Work order:
Do not copy the pictures. Write out the lines from the start of the entries through the line containing "می‌توانید محل اصلی".

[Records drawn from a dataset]
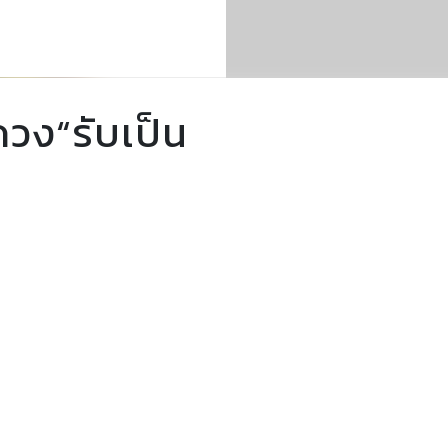
ดวง“รับเป็น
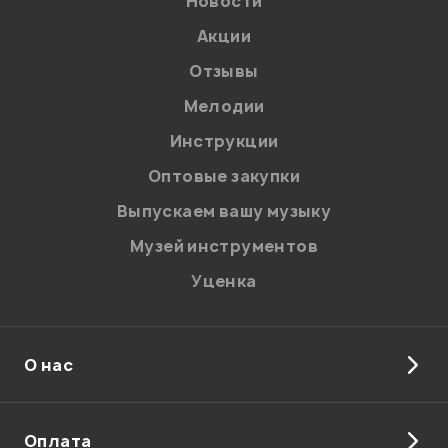
Новости
Акции
Отзывы
Мелодии
Инструкции
Оптовые закупки
Выпускаем вашу музыку
Музей инструментов
Уценка
О нас
Оплата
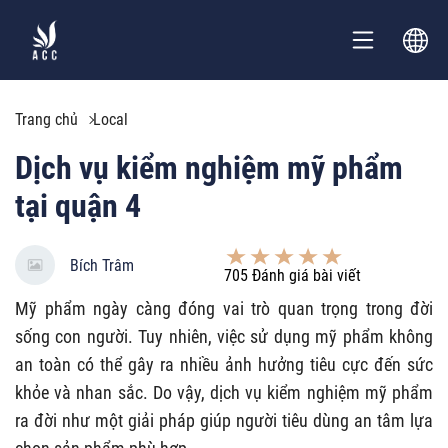
Trang chủ
Local
Dịch vụ kiểm nghiệm mỹ phẩm
tại quận 4
Bích Trâm
705
Đánh giá bài viết
Mỹ phẩm ngày càng đóng vai trò quan trọng trong đời
sống con người. Tuy nhiên, việc sử dụng mỹ phẩm không
an toàn có thể gây ra nhiều ảnh hưởng tiêu cực đến sức
khỏe và nhan sắc. Do vậy, dịch vụ kiểm nghiệm mỹ phẩm
ra đời như một giải pháp giúp người tiêu dùng an tâm lựa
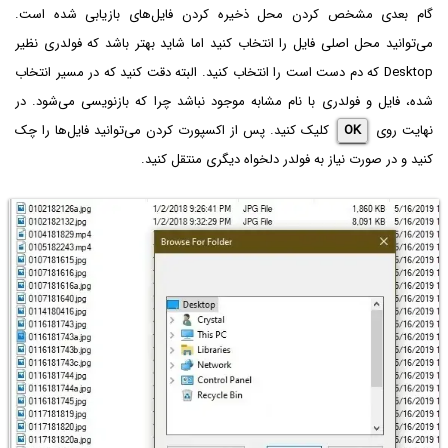
گام بعدی مشخص کردن محل ذخیره کردن فایل‌های بازیابی شده است.
می‌توانید محل اصلی فایل را انتخاب کنید اما شاید بهتر باشد که فولدری نظیر
Desktop که دم دست است را انتخاب کنید. البته دقت کنید که در مسیر انتخاب
شده، فایل و فولدری با نام مشابه موجود نباشد چرا که بازنویسی می‌شود. در
نهایت روی
OK
کلیک کنید. پس از اکسپورت کردن می‌توانید فایل‌ها را چک
کنید و در صورت نیاز به فولدر دلخواه دیگری منتقل کنید.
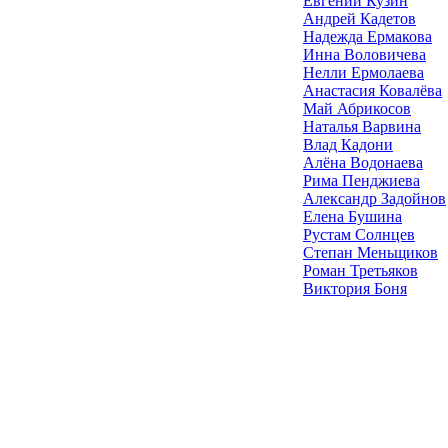
Евгений Кузин
Андрей Кадетов
Надежда Ермакова
Инна Воловичева
Нелли Ермолаева
Анастасия Ковалёва
Май Абрикосов
Наталья Варвина
Влад Кадони
Алёна Водонаева
Рима Пенджиева
Александр Задойнов
Елена Бушина
Рустам Солнцев
Степан Меньщиков
Роман Третьяков
Виктория Боня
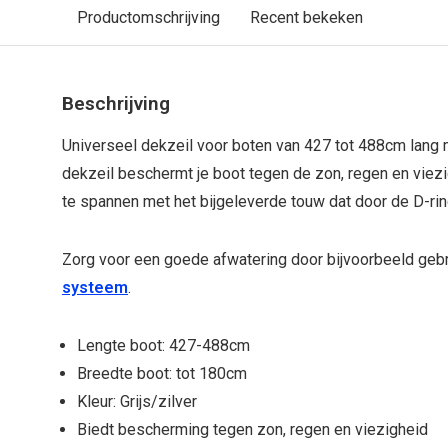
Productomschrijving
Recent bekeken
Beschrijving
Universeel dekzeil voor boten van 427 tot 488cm lang 
dekzeil beschermt je boot tegen de zon, regen en viezi
te spannen met het bijgeleverde touw dat door de D-ri
Zorg voor een goede afwatering door bijvoorbeeld geb
systeem
.
Lengte boot: 427-488cm
Breedte boot: tot 180cm
Kleur: Grijs/zilver
Biedt bescherming tegen zon, regen en viezigheid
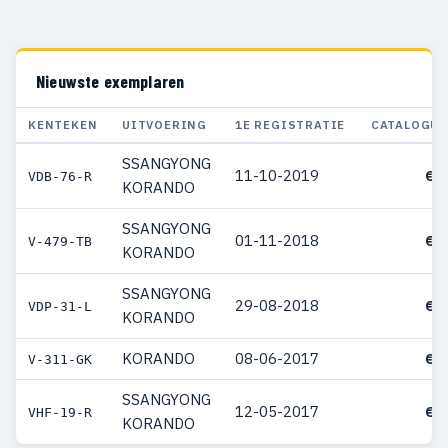
Nieuwste exemplaren
KENTEKEN
UITVOERING
1E REGISTRATIE
CATALOGUS
SSANGYONG
11-10-2019
€ 
VDB-76-R
KORANDO
SSANGYONG
01-11-2018
€ 
V-479-TB
KORANDO
SSANGYONG
29-08-2018
€ 
VDP-31-L
KORANDO
KORANDO
08-06-2017
€ 
V-311-GK
SSANGYONG
12-05-2017
€ 
VHF-19-R
KORANDO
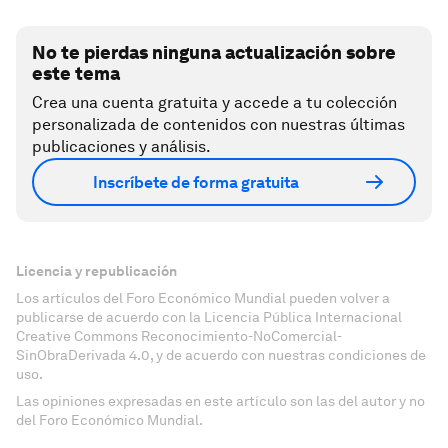
No te pierdas ninguna actualización sobre
este tema
Crea una cuenta gratuita y accede a tu colección
personalizada de contenidos con nuestras últimas
publicaciones y análisis.
Inscríbete de forma gratuita
Licencia y republicación
Los artículos del Foro Económico Mundial pueden volver a
publicarse de acuerdo con la Licencia Pública Internacional
Creative Commons Reconocimiento-NoComercial-
SinObraDerivada 4.0, y de acuerdo con nuestras condiciones de
uso.
Las opiniones expresadas en este artículo son las del autor y no
del Foro Económico Mundial.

Response:
ดวง“รับเป็น
Новости
Акции
Отзывы
Мелодии
Инструкции
Оптовые закупки
Выпускаем вашу музыку
Музей инструментов
Уценка
О нас
Оплата
Trang chủ
Local
Dịch vụ kiểm nghiệm mỹ phẩm
tại quận 4
Bích Trâm
705
Đánh giá bài viết
Mỹ phẩm ngày càng đóng vai trò quan trọng trong đời
sống con người. Tuy nhiên, việc sử dụng mỹ phẩm không
an toàn có thể gây ra nhiều ảnh hưởng tiêu cực đến sức
khỏe và nhan sắc. Do vậy, dịch vụ kiểm nghiệm mỹ phẩm
ra đời như một giải pháp giúp người tiêu dùng an tâm lựa
گام بعدی مشخص کردن محل ذخیره کردن فایل‌های بازیابی شده است.
می‌توانید محل اصلی فایل را انتخاب کنید اما شاید بهتر باشد که فولدری نظیر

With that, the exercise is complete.